> Prompt:
Would you please return the lines of the entries below starting at the line that has "L’indagine cardine della" and ending at the line that has "morfologia dei vasi", both included, exactly as they are?
=== The records ===
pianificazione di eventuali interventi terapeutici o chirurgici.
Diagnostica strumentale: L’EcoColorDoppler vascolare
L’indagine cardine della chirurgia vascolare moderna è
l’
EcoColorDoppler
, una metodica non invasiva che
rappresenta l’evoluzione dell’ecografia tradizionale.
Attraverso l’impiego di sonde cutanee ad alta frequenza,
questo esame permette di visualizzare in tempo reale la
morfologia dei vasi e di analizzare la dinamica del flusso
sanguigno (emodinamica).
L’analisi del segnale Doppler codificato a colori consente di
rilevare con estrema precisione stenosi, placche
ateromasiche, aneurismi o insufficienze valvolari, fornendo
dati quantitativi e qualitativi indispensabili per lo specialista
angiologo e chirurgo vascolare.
===
=== The records ===
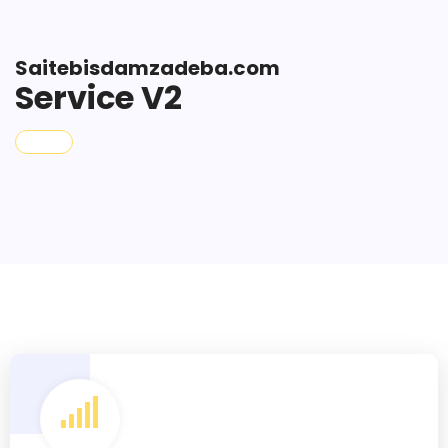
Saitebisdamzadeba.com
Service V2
===
> Solution to the problem:
L’indagine cardine della chirurgia vascolare moderna è
l’
EcoColorDoppler
, una metodica non invasiva che
rappresenta l’evoluzione dell’ecografia tradizionale.
Attraverso l’impiego di sonde cutanee ad alta frequenza,
questo esame permette di visualizzare in tempo reale la
morfologia dei vasi e di analizzare la dinamica del flusso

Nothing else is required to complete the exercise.